11. Acute leukaemia Flashcards
What are the classifications of leukaemia?
There is acute and chronic, and lymphoid and myeloid
What is the clinical presentation of leukaemia?
Rapid onset; early death if untreated (weeks or months); immature cells (blasts) - this is the dominant cell; bone marrow failure leading to: anaemia, neutropaenia, thrombocytopaenia
Why do leukaemias arise?
The leukaemias arise due to the presence of mutations at various point in the B and T cell lineages
At which level does CML occur?
CML occurs at the pluripotent haemopoietic stem cell level because during the chronic phase it is characterised by overproduction of myelocytes, however, when it turns acute, it can then have a lymphoblastic crisis (check notes)
At which level does AML occur?
AML can also occur at a pluripotent haemopoietic stem cell level meaning that it present as a myeloid leukaemia but then relapse later on as an acute lymphoid leukaemia. Other AMLs can occur at a multipotent stem cell level or a granulocyte-monocyte precursor level
What happens to the incidence and prognosis of AML with age?
Incidence increases with age. Prognosis is worse with increasing age
What percentage of AML patients are adults?
40% of patients are adults (mainly older adults)
How does AML occur?
Many AMLs have aberrations in chromosome count or structure. These aberrations are recurrent (i.e. many patients with the disease have these abnormalities) and may be directly involved in the development of cancer. Other patients have molecular changes.
How can chromosomes be analysed for AML?
Via karyotyping and staining
What are the types of chromosomal abnormalities?
Duplication, loss, translocation
What chromosomal abnormality occurs in acute promyelocytic leukaemia (APML)?
This is a translocation of t(15;17). The fusion genes produced have the potential to be oncogenic.
What is inversion?
When a chromosome breaks in two places and then flips over.

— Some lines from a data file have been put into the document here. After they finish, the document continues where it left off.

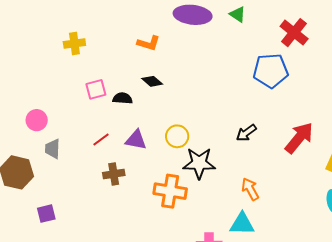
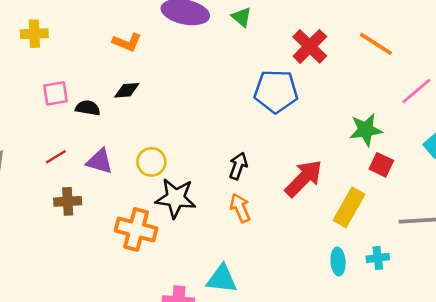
black diamond: (152, 81) -> (127, 90), turned -50
black arrow: (246, 133) -> (238, 166), turned 140
orange arrow: (250, 189) -> (240, 208), moved

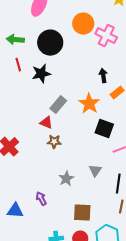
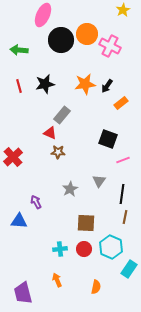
black circle: (50, 43) -> (61, 40), moved
red line: (18, 65) -> (19, 86), moved
black arrow: (103, 76) -> (107, 86), turned -136
orange star: (89, 104) -> (85, 84), moved, turned 30
purple arrow: (41, 199) -> (36, 202), moved

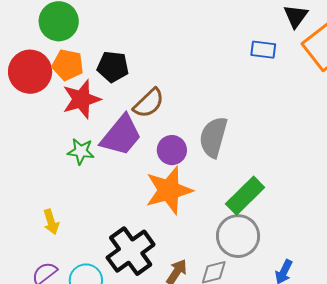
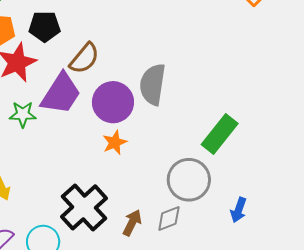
purple circle: (172, 150) -> (113, 102), size x1.4
orange star: (169, 190) -> (115, 142), size x0.5
green rectangle: (245, 196) -> (220, 134), moved

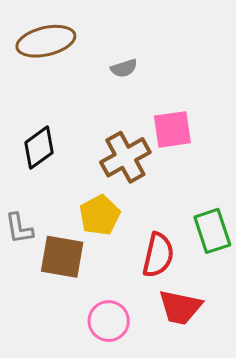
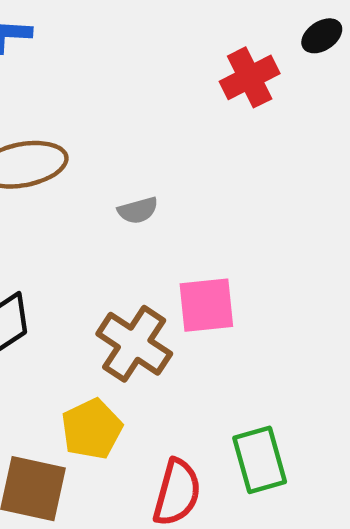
brown cross: (125, 157) -> (134, 344), turned -30

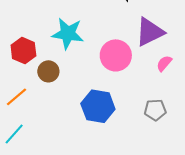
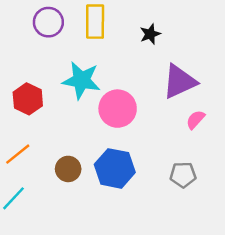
pink circle: (116, 55) -> (118, 109), moved
brown circle: (48, 71) -> (68, 169), moved

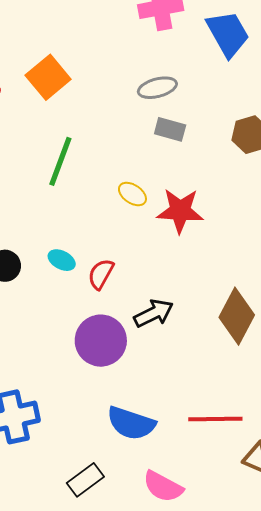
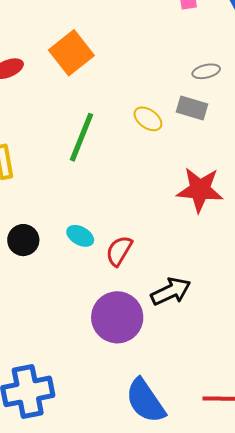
gray ellipse: (157, 88) -> (206, 71), moved, size x0.7
yellow ellipse: (132, 194) -> (148, 119), moved
blue semicircle: (131, 423) -> (145, 401), turned 36

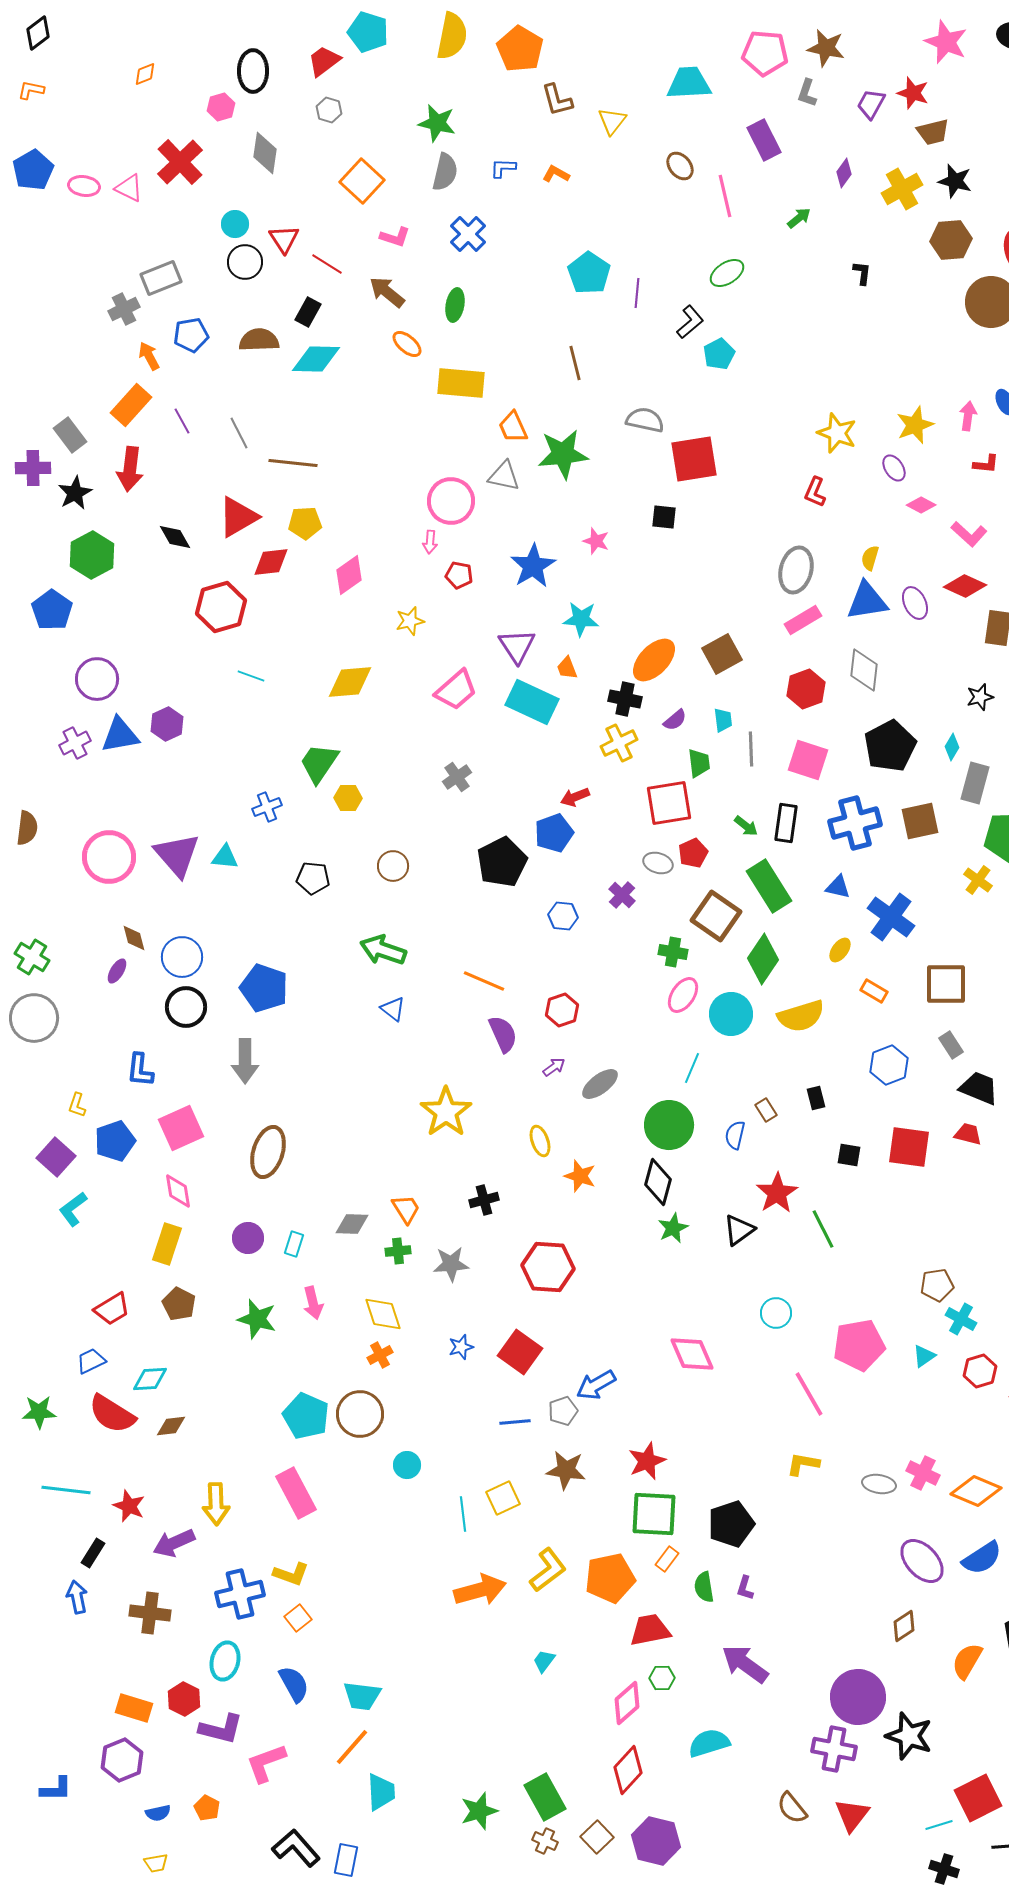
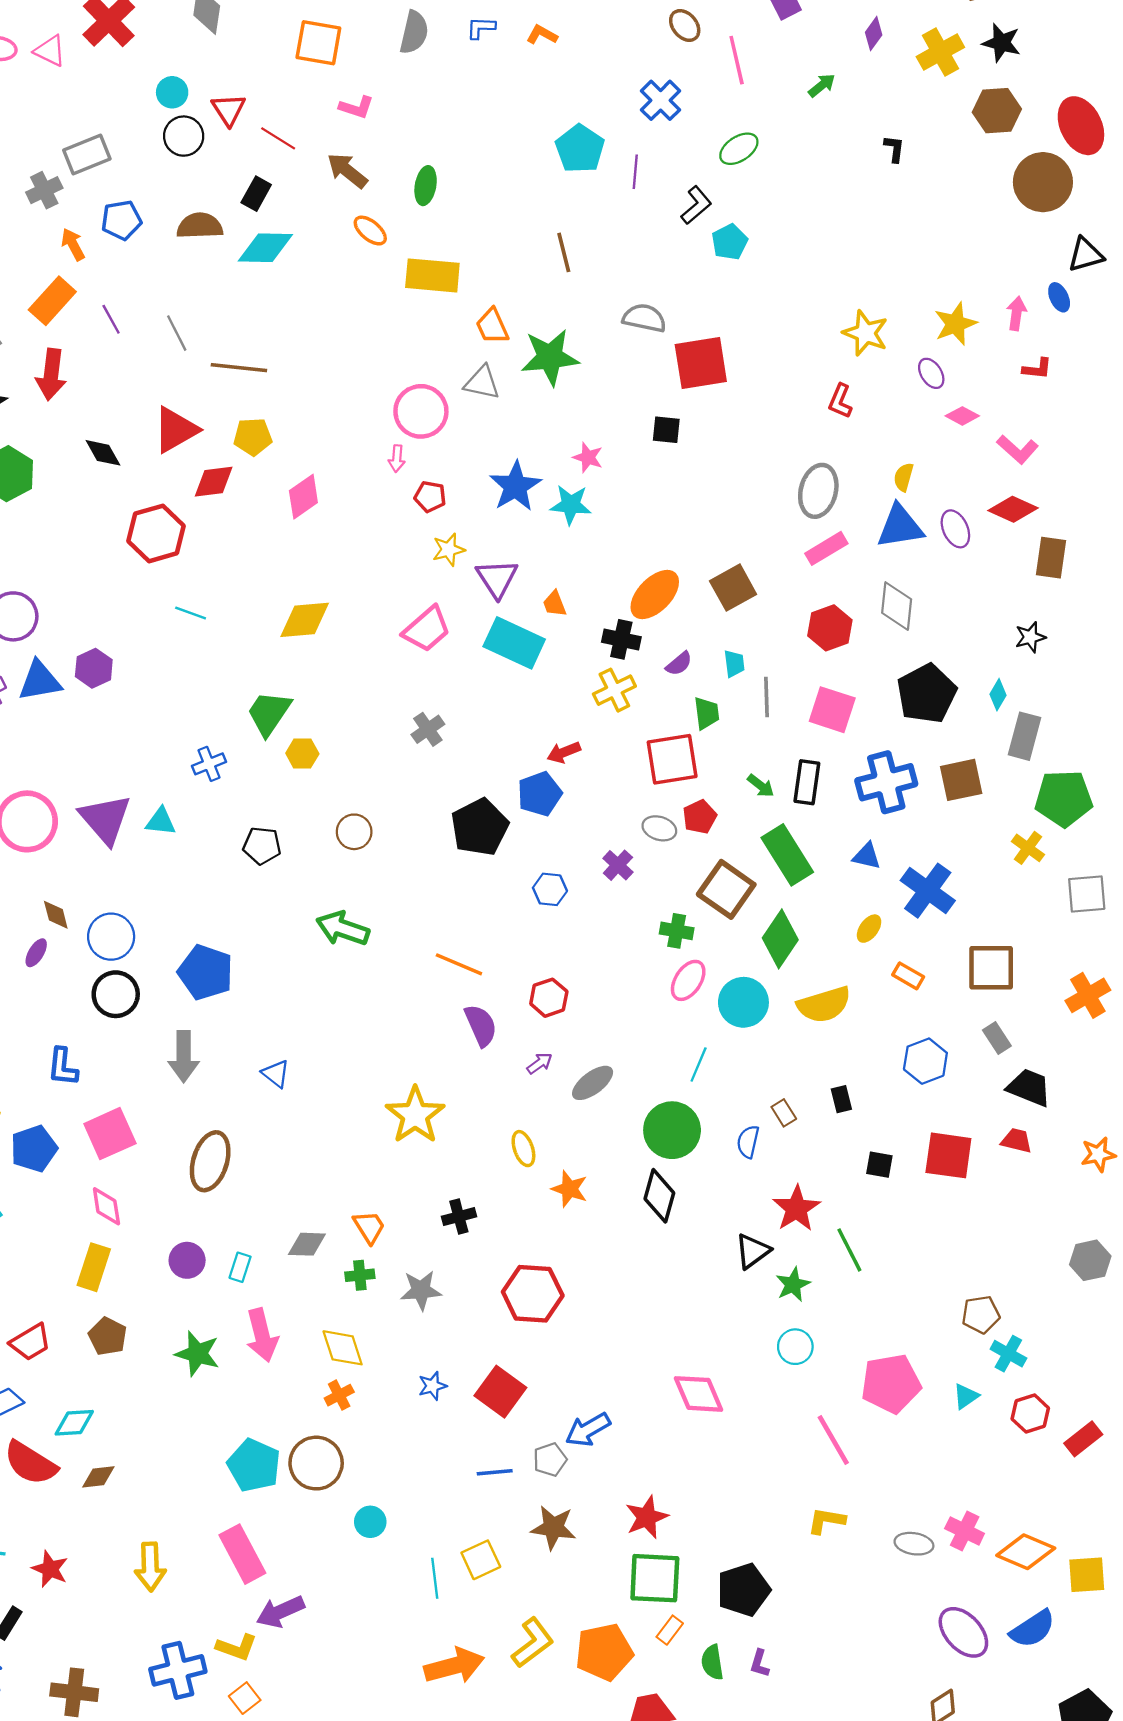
orange square: (362, 181) -> (318, 43), turned -33
blue cross: (468, 234) -> (661, 100), moved
cyan star: (581, 619) -> (571, 505), moved
yellow star: (410, 621) -> (449, 550), moved
blue triangle: (393, 1009) -> (276, 1074), moved
green star: (673, 1228) -> (793, 1285), moved
pink arrow: (313, 1303) -> (262, 1335), size x1.4
purple arrow: (174, 1543) -> (280, 1612), moved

This results in two places where chimeric genes could be oncogenic.
What is deletion?
Loss of part of a chromosome
In which type of leukaemia is creation of a new fusion gene seen?
AML and ALL
In which type of leukaemia is abnormal regulation of genes seen?
Mainly ALL e.g. inappropriately switching on a gene
In which type of leukaemia is chromosomal duplication seen in?
Common in AML
Which are the two most common chromosomal duplications, giving rise to leukaemia?
Two MOST COMMON: +8 and +21 (gives a predisposition to AML (as seen in Down syndrome))
What is the effect of dosage associated with these trisomies (+8 and +21) on leukaemia?
There is a possible dosage effect associated with these trisomies (having 3 copies of a proto-oncogene rather than 2 may be the underlying trigger of the leukaemia)
In which types of leukaemia is chromosomal loss or deletion common in?
Common in AML
What are examples of chromosomal loss or deletion?
Deletion and loss of 5/5q or 7/7q
Why does chromosomal loss or deletion cause leukamogenesis?
Due to loss of tumour suppressor gene. One copy of an allele may be insufficient for normal haemopoiesis. Possible loss of DNA repair systems
What are molecular abnormalities in patients with apparently normal chromosomes?
Point mutations, loss of function of tumour suppressor genes, partial duplication, cryptic deletion.
What are examples associated with point mutations, resulting in molecular abnormalities??
NPM1, CEBPA (both associated with AML). Both have prognostic implications.
What is an example of partial duplication leading to molecular abnormality?
FT3 - bad prognostic indicator
What is an example of cryptic deletion?
Where a fusion gene forms as a result of a tiny bit of DNA being deleted and the remaining ends joining up.
In AMLs, what does a block in maturation lead to?
Excess of blast cells. These cells have an advantage over the normal cells leading to gradual replacement of the normal cells.
Why do people get AML?
Familial or constitutional predisposition (e.g. Down syndrome); irradiation; anticancer drugs; cigarette smoking; unknown
In leukaemogenesis in AML, which genetic changes occur?
Multiple genetic hits are required. At least 2 interacting molecular defects. Synergise to give leukaemic phenotype.
What are type 1 abnormalities in AML?
Promote proliferation and survival (anti-apoptosis)
What are type 2 abnormalities in AML?
Block differentiation (which would normally be followed by apoptosis). This leads to an accumulation of blast cells.
Transcription factors are very important in differentiation as they:
Bind to DNA; alter structure to favour transcription; regulate gene expression
What can disruption of transcription factor function result in?
Can result in failure of differentiation
What is an example of a mutation which disrupts transcription factor function and how?
Mutation of the Core Binding Factor (CBF). CBF is a dimeric transcription factor (CBF-beta and CBF-alpha). These are master controllers of haemopoiesis. RUNX1 codes for CBF-alpha. Translocation of 8;21 fuses RUNX1 with RUNX1T1. This leads to the formation of a fusion transcription factor which binds to co-repressors rather than co-activators, which leads to the differentiation block. There is a partial block of differentiation. This process drives leukaemia.